AUTHOR=Yuan Shuo , Chen Ruiyuan , Zang Lei , Wang Aobo , Fan Ning , Du Peng , Xi Yu , Wang Tianyi TITLE=Development of a software system for surgical robots based on multimodal image fusion: study protocol JOURNAL=Frontiers in Surgery VOLUME=11 YEAR=2024 URL=https://www.frontiersin.org/journals/surgery/articles/10.3389/fsurg.2024.1389244 DOI=10.3389/fsurg.2024.1389244 ISSN=2296-875X ABSTRACT=Background

Surgical robots are gaining increasing popularity because of their capability to improve the precision of pedicle screw placement. However, current surgical robots rely on unimodal computed tomography (CT) images as baseline images, limiting their visualization to vertebral bone structures and excluding soft tissue structures such as intervertebral discs and nerves.
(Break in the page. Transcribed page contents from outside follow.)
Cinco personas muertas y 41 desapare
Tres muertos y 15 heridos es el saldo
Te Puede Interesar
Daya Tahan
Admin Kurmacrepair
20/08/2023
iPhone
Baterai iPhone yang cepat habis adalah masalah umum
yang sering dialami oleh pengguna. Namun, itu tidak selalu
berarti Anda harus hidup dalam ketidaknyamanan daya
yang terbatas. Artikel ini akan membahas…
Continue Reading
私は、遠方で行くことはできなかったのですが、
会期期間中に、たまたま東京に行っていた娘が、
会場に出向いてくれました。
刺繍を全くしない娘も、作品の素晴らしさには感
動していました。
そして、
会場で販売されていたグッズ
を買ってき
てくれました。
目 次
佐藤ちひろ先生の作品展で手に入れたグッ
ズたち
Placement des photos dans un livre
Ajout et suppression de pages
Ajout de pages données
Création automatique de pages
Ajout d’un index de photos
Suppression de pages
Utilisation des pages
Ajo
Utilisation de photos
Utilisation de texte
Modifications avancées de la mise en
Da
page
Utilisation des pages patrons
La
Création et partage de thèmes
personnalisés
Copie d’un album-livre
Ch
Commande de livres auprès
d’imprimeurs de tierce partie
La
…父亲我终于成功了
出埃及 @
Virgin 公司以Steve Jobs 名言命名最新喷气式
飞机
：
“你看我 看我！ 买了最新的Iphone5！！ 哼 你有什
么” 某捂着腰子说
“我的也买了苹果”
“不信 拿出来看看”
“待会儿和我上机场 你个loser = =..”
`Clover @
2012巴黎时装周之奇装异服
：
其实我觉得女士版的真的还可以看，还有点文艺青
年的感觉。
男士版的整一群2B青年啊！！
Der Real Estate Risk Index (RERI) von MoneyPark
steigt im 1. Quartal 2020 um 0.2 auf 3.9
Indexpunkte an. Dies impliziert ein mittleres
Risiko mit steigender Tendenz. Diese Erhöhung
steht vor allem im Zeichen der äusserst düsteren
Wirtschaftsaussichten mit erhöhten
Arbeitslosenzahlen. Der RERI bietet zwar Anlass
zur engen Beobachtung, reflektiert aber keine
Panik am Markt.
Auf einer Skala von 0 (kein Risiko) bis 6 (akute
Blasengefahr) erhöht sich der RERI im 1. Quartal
This inherent limitation significantly restricts the applicability of surgical robots. To address this issue and further enhance the safety and accuracy of robot-assisted pedicle screw placement, this study will develop a software system for surgical robots based on multimodal image fusion. Such a system can extend the application range of surgical robots, such as surgical channel establishment, nerve decompression, and other related operations.

Methods

Initially, imaging data of the patients included in the study are collected. Professional workstations are employed to establish, train, validate, and optimize algorithms for vertebral bone segmentation in CT and magnetic resonance (MR) images, intervertebral disc segmentation in MR images, nerve segmentation in MR images, and registration fusion of CT and MR images. Subsequently, a spine application model containing independent modules for vertebrae, intervertebral discs, and nerves is constructed, and a software system for surgical robots based on multimodal image fusion is designed. Finally, the software system is clinically validated.

Discussion

We will develop a software system based on multimodal image fusion for surgical robots, which can be applied to surgical access establishment, nerve decompression, and other operations not only for robot-assisted nail placement. The development of this software system is important. First, it can improve the accuracy of pedicle screw placement, percutaneous vertebroplasty, percutaneous kyphoplasty, and other surgeries. Second, it can reduce the number of fluoroscopies, shorten the operation time, and reduce surgical complications. In addition, it would be helpful to expand the application range of surgical robots by providing key imaging data for surgical robots to realize surgical channel establishment, nerve decompression, and other operations.